*** MATERIAL PROVIDED Section Begins ***
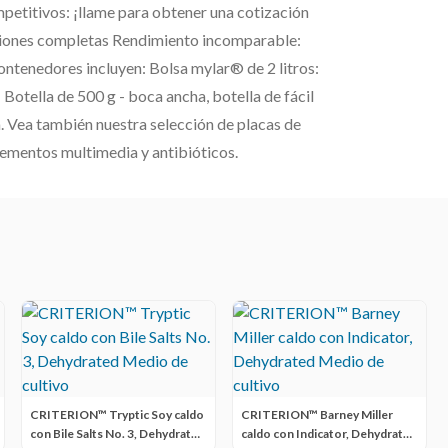
mpetitivos: ¡llame para obtener una cotización
ciones completas Rendimiento incomparable:
ntenedores incluyen: Bolsa mylar® de 2 litros:
 Botella de 500 g - boca ancha, botella de fácil
a. Vea también nuestra selección de placas de
plementos multimedia y antibióticos.
CRITERION™ Tryptic Soy caldo
CRITERION™ Barney Miller
con Bile Salts No. 3, Dehydrated
caldo con Indicator, Dehydrated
*** MATERIAL PROVIDED Section Ends ***
§ TASK OBJECTIVE
Set out exactly the run of lines that begins at the line holding "plementos multimedia y antibióticos." and ends at the last line of the data.

§ RESPONSE TO THIS TASK
plementos multimedia y antibióticos.
CRITERION™ Tryptic Soy caldo
CRITERION™ Barney Miller
con Bile Salts No. 3, Dehydrated
caldo con Indicator, Dehydrated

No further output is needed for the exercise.